» WORK ITEM:
Please return the listing exactly as written, but without its pictures.

» DATA RECORDS:
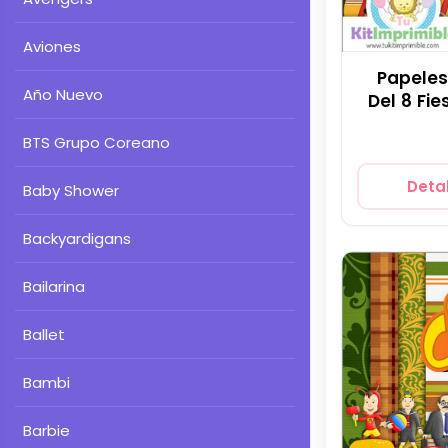
Aviones
Papeles
Año Nuevo
Del 8 Fi
BTS Grupo Coreano
Detal
Baby Shower
Backyardigans
Bailarina
Ballet
Bambi
Barbie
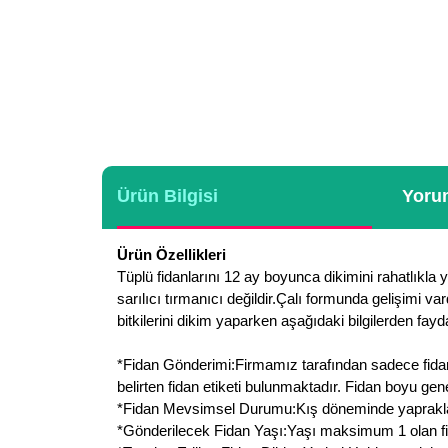
Ürün Bilgisi
Yorum
Ürün Özellikleri
Tüplü fidanlarını 12 ay boyunca dikimini rahatlıkla 
sarılıcı tırmanıcı değildir.Çalı formunda gelişimi va
bitkilerini dikim yaparken aşağıdaki bilgilerden fayda
*Fidan Gönderimi:Firmamız tarafından sadece fidan g
belirten fidan etiketi bulunmaktadır. Fidan boyu ge
*Fidan Mevsimsel Durumu:Kış döneminde yaprakları 
*Gönderilecek Fidan Yaşı:Yaşı maksimum 1 olan fid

» RESPONSE AREA:
Aviones
Papeles
Año Nuevo
Del 8 Fi
BTS Grupo Coreano
Detal
Baby Shower
Backyardigans
Bailarina
Ballet
Bambi
Barbie
Ürün Bilgisi
Yorum
Ürün Özellikleri
Tüplü fidanlarını 12 ay boyunca dikimini rahatlıkla 
sarılıcı tırmanıcı değildir.Çalı formunda gelişimi va
bitkilerini dikim yaparken aşağıdaki bilgilerden fayda
*Fidan Gönderimi:Firmamız tarafından sadece fidan g
belirten fidan etiketi bulunmaktadır. Fidan boyu ge
*Fidan Mevsimsel Durumu:Kış döneminde yaprakları 
*Gönderilecek Fidan Yaşı:Yaşı maksimum 1 olan fid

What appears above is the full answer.